The yadavas had always been a fun-loving lot. And like most fun-loving people, they took it to extremes finally when one day one of them disguised himself as a pregnant woman and his companion asked a passing sage what the sex of their unborn child would be. The rishi didn't see the humor in it, and suggested that it would be a mace, and that it would wipe out the clan. Sure enough it did, and when the last bit of that mace formed the point of a hunter's arrow, it killed the last one of 'em all, perhaps the greatest mortal that ever was. And Dwaraka went under.

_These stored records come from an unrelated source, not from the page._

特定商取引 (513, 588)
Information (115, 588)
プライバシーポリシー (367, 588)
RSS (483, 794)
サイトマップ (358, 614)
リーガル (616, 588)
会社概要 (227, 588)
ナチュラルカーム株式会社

A lot of people in the world would wish that the rest of the world had gone under then, too. Krishna was perhaps the last time that being human looked so good. In a world where 1.5 billion of 5.5 billion live under 1 dollar a day and where peace is more difficult to find than God, ISKCON has been trying its bit at alleviating the misery of being human. And as it has grown into a huge organization today, this is 10 days of extra-effort across the globe.
The International Society for Krishna Consciousness (ISKCON) is celebrating the Sri Krishna Janmashtami festival from the Balaram Purnima to the Sri Krishna Janmashtami Nandotsavam for a 10-day period, starting the 4th of this month. Incidentally, this also happens to be the 25th anniversary of the ISKCON branch at Medchal.
ISKCON invites all the people of Hyderabad to celebrate this festival with them amidst the special pujas performed here continuously, and enjoy the classical and devotional music of R Sathyanarayanan (on the 4th), and concerts by Anup Jalota and K J Yesudas' (on the 12th).
A self-taught classical singer, Maharajapuram R Sathyanarayanan will perform on the first day of the celebrations. He is the great grandson of the renowned musician late Maharajapuram Vishwanatha Iyer. After starting training at the age of five, he has emerged a multi-faceted artist who performs Carnatic vocals with a harmonium. He can give concerts in Carnatic and Hindustani, and also render ghazals, bhajans and light music. He has given over 60 performances as of now, and in various parts of India. He is soon coming out with a cassette of Urdu ghazals called "Talash". At an age of 21, he has conferred upon him titles like "Gaathra Shiromani", "Gaathra Nidhi" and "Sangeet Gaathra Samrat".
The festival will have special programs everyday, such as the Maha Shringar Darshan, the Bhagavatam Katha, the prasadam distribution, Sankirtanas, the Raja Bhoga Aarathi, the Sandhya Aarathi, lectures and Maha Prasadam feasts.
The Jalota-Yesudas Concerts
On the 12th, Anup Jalota will start the program with bhajans. Jalota is popularly known as the "Bhajan Samrat" of India for his unending string of hit bhajan albums. He is credited with spearheading a mini-cultural renaissance in India by repopularizing the infinite beauty of spiritual music through this genre of devotional music. It is primarily due to his attempts that the mellifluous strains of bhajans can be heard every morning in homes throughout India.
Born and brought up in Lucknow under the expert guidance of his father Purshottam Das Jalota, himself a renowned bhajan singer, it is no wonder that Anup Jalota has now proved to be the exception to the rule in the Indian entertainment industry that religious music doesn't sell like other forms do.
Yesudas will be next with classical devotional songs. Yesudas' success in the dual spheres of both popular music and classical music is unparalleled. If his awards-list justifies his achievements, then here it is - he has been awarded the prestigious Padmasri by the President of India, and has myriad other accolades to his credit. A few of them are 6 National Awards, a Filmfare Special Award, the Sur Singar Samshad Award, 6 Kerala State Awards, 8 Tamil Nadu State Awards, 5 Karnataka State Awards, 4 Andhra Pradesh State Awards and 1 State Award from Bengal.
Entry to these programs is free, and breakfast and lunch will be distributed as
prasadam by ISKCON during these ten days.